GST Rate Rejig: A Boost to Consumer Savings
The GST Council has restructured tax rates for household essentials, potentially reducing retail inflation by 65-75 basis points. With new rates effective from September 22, most goods will see reduced GST rates. The changes aim to moderate CPI inflation through decreased rates on essential items and services.

- Country:
- India
The recent GST rate overhaul aims to reduce tax rates on essential household items and services, a move that SBI Research predicts could moderate retail inflation by 65-75 basis points in the coming fiscal year.
On Wednesday, during its 56th meeting, the GST Council restructured the existing four-tier tax system into a more citizen-friendly 'Simple Tax' with two rates: a standard rate of 18% and a merit rate of 5%. Some goods will see a special de-merit rate of 40%.

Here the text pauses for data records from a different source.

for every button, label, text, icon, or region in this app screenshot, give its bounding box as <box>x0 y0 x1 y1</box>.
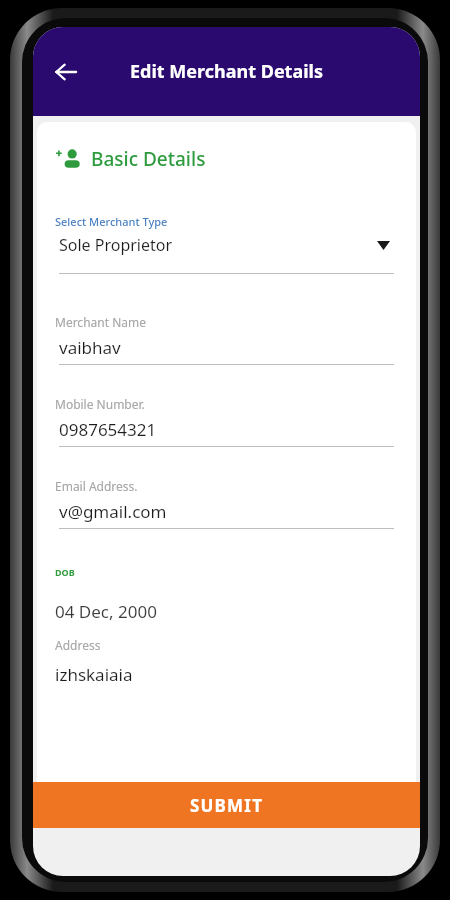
staticText: Email Address. <box>55 478 138 494</box>
staticText: SUBMIT <box>190 794 264 817</box>
staticText: 0987654321 <box>59 418 157 441</box>
staticText: izhskaiaia <box>55 663 133 686</box>
staticText: Mobile Number. <box>55 396 145 412</box>
staticText: Sole Proprietor <box>59 234 377 256</box>
button[interactable]: Email Address. <box>55 478 394 529</box>
staticText: Edit Merchant Details <box>33 59 420 84</box>
staticText: 04 Dec, 2000 <box>55 600 157 623</box>
staticText: v@gmail.com <box>59 500 167 523</box>
staticText: Select Merchant Type <box>55 214 168 229</box>
button[interactable]: Back <box>43 49 89 95</box>
staticText: DOB <box>55 566 75 578</box>
button[interactable]: Select Merchant Type <box>55 214 394 274</box>
staticText: Basic Details <box>91 146 206 172</box>
staticText: vaibhav <box>59 336 121 359</box>
staticText: Address <box>55 637 101 653</box>
button[interactable]: SUBMIT <box>33 782 420 828</box>
button[interactable]: Merchant Name <box>55 314 394 365</box>
staticText: Merchant Name <box>55 314 146 330</box>
button[interactable]: Mobile Number. <box>55 396 394 447</box>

The new rates take effect on September 22, with exceptions for tobacco and related products, whose rates will be announced later. Out of 453 goods, 413 will experience lower GST rates. Essential items, about 295 of them, will see rates drop from 12% to 5% or NIL. This change could reduce CPI inflation by 25-30 basis points in FY26, assuming a 60% pass-through effect on food items. Additionally, the rationalization of service rates could cut CPI inflation by another 40-45 basis points. Overall, this adjustment is expected to bring the effective weighted average GST rate down from 14.4% to approximately 9.5%.
(With inputs from agencies.)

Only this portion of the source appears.